• [Problem requirements]:
Quote word for word from the line holding "Assessoria de Imprensa |" to the last line below, including both, and omit any pictures.

• [Records for the task]:
* * * * * * * * *

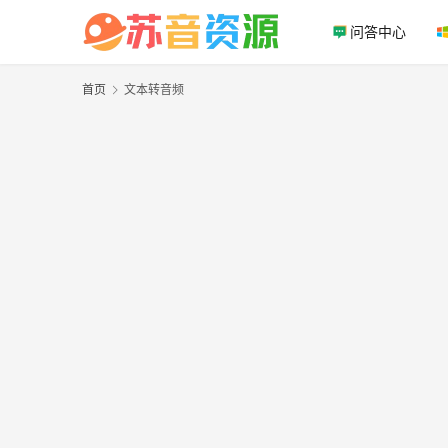
问答中心
首页
文本转音频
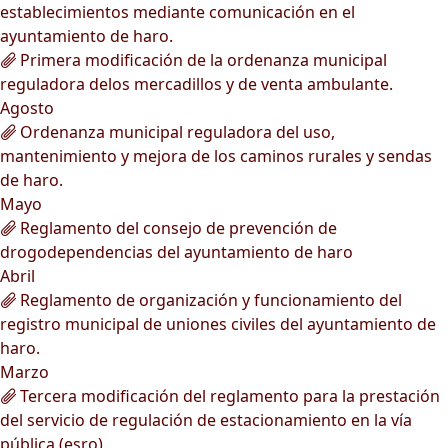
establecimientos mediante comunicación en el
ayuntamiento de haro.
Primera modificación de la ordenanza municipal
reguladora delos mercadillos y de venta ambulante.
Agosto
Ordenanza municipal reguladora del uso,
mantenimiento y mejora de los caminos rurales y sendas
de haro.
Mayo
Reglamento del consejo de prevención de
drogodependencias del ayuntamiento de haro
Abril
Reglamento de organización y funcionamiento del
registro municipal de uniones civiles del ayuntamiento de
haro.
Marzo
Tercera modificación del reglamento para la prestación
del servicio de regulación de estacionamiento en la vía
pública (esro).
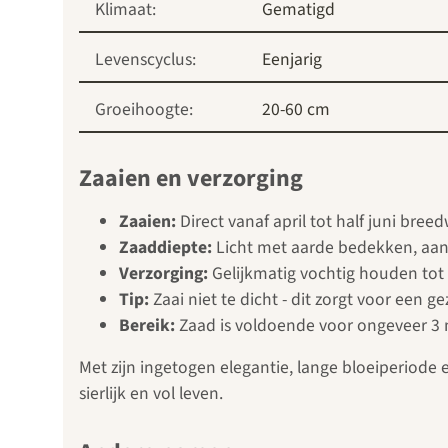
Klimaat:
Gematigd
Levenscyclus:
Eenjarig
Groeihoogte:
20-60 cm
Zaaien en verzorging
Zaaien:
Direct vanaf april tot half juni bree
Zaaddiepte:
Licht met aarde bedekken, aan
Verzorging:
Gelijkmatig vochtig houden tot
Tip:
Zaai niet te dicht - dit zorgt voor een g
Bereik:
Zaad is voldoende voor ongeveer 3 
Met zijn ingetogen elegantie, lange bloeiperiode e
sierlijk en vol leven.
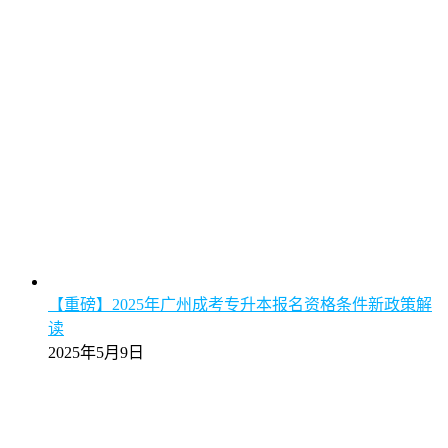
【重磅】2025年广州成考专升本报名资格条件新政策解
读
2025年5月9日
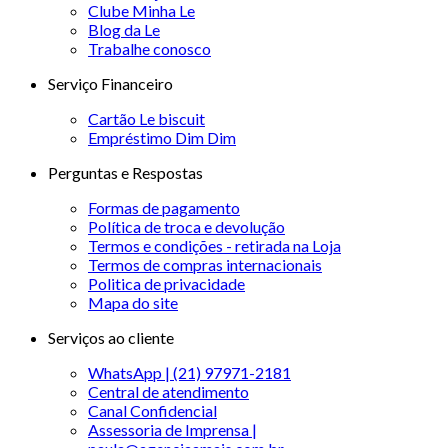
Clube Minha Le
Blog da Le
Trabalhe conosco
Serviço Financeiro
Cartão Le biscuit
Empréstimo Dim Dim
Perguntas e Respostas
Formas de pagamento
Política de troca e devolução
Termos e condições - retirada na Loja
Termos de compras internacionais
Politica de privacidade
Mapa do site
Serviços ao cliente
WhatsApp | (21) 97971-2181
Central de atendimento
Canal Confidencial
Assessoria de Imprensa |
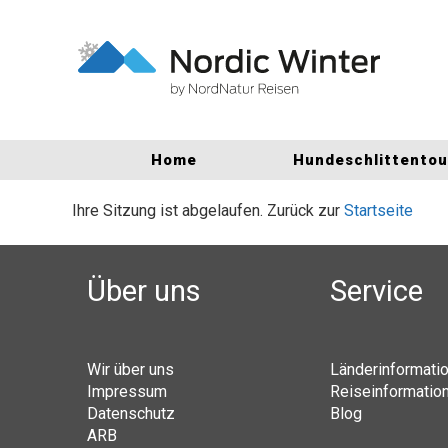
Home
Hundeschlittento
Ihre Sitzung ist abgelaufen. Zurück zur
Startseite
Über uns
Service
Wir über uns
Länderinformati
Impressum
Reiseinformatio
Datenschutz
Blog
ARB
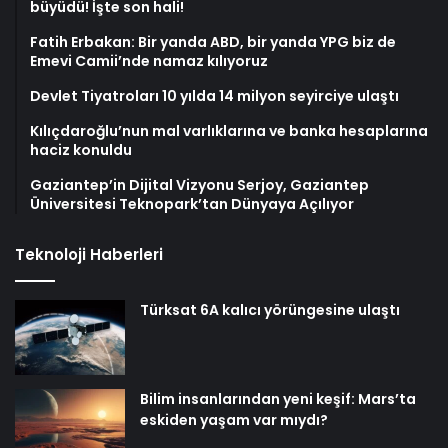
büyüdü! İşte son hali!
Fatih Erbakan: Bir yanda ABD, bir yanda YPG biz de
Emevi Camii’nde namaz kılıyoruz
Devlet Tiyatroları 10 yılda 14 milyon seyirciye ulaştı
Kılıçdaroğlu’nun mal varlıklarına ve banka hesaplarına
haciz konuldu
Gaziantep’in Dijital Vizyonu Serjoy, Gaziantep
Üniversitesi Teknopark’tan Dünyaya Açılıyor
Teknoloji Haberleri
Türksat 6A kalıcı yörüngesine ulaştı
Bilim insanlarından yeni keşif: Mars’ta
eskiden yaşam var mıydı?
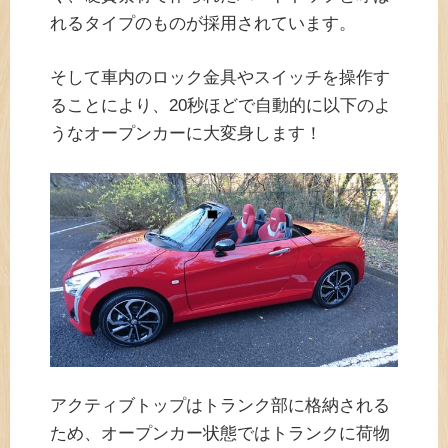
れるタイプのものが採用されています。
そして車内のロック金具やスイッチを操作す
ることにより、20秒ほどで自動的に以下のよ
うなオープンカーに大変身します！
アクティブトップはトランク部に格納される
ため、オープンカー状態ではトランクに荷物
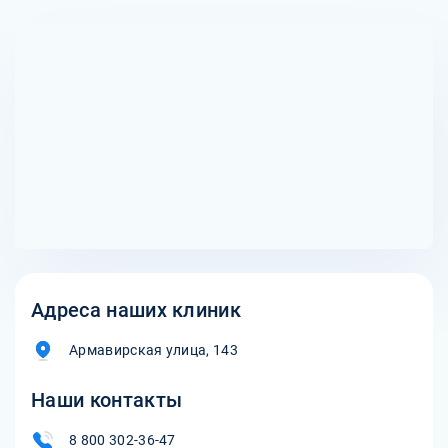
Персональные данные пациентов защищены, и
эффективный план лечения, учитывающий особенности
информация о прохождении лечения не разглашается.
каждого пациента, что способствует успешному
Анонимность соблюдается на всех этапах — от первичной
выздоровлению.
консультации до завершения лечения, что позволяет
пациентам чувствовать себя комфортно и уверенно в
процессе выздоровления.
Адреса наших клиник
Армавирская улица, 143
Наши контакты
8 800 302-36-47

* * * * * * * * *

• [Response]:
Assessoria de Imprensa |
Home
Hundeschlittento
Ihre Sitzung ist abgelaufen. Zurück zur
Startseite
Über uns
Service
Wir über uns
Länderinformati
Impressum
Reiseinformatio
Datenschutz
Blog
ARB
büyüdü! İşte son hali!
Fatih Erbakan: Bir yanda ABD, bir yanda YPG biz de
Emevi Camii’nde namaz kılıyoruz
Devlet Tiyatroları 10 yılda 14 milyon seyirciye ulaştı
Kılıçdaroğlu’nun mal varlıklarına ve banka hesaplarına
haciz konuldu
Gaziantep’in Dijital Vizyonu Serjoy, Gaziantep
Üniversitesi Teknopark’tan Dünyaya Açılıyor
Teknoloji Haberleri
Türksat 6A kalıcı yörüngesine ulaştı
Bilim insanlarından yeni keşif: Mars’ta
eskiden yaşam var mıydı?
れるタイプのものが採用されています。
そして車内のロック金具やスイッチを操作す
ることにより、20秒ほどで自動的に以下のよ
うなオープンカーに大変身します！
アクティブトップはトランク部に格納される
ため、オープンカー状態ではトランクに荷物
Персональные данные пациентов защищены, и
эффективный план лечения, учитывающий особенности
информация о прохождении лечения не разглашается.
каждого пациента, что способствует успешному
Анонимность соблюдается на всех этапах — от первичной
выздоровлению.
консультации до завершения лечения, что позволяет
пациентам чувствовать себя комфортно и уверенно в
процессе выздоровления.
Адреса наших клиник
Армавирская улица, 143
Наши контакты
8 800 302-36-47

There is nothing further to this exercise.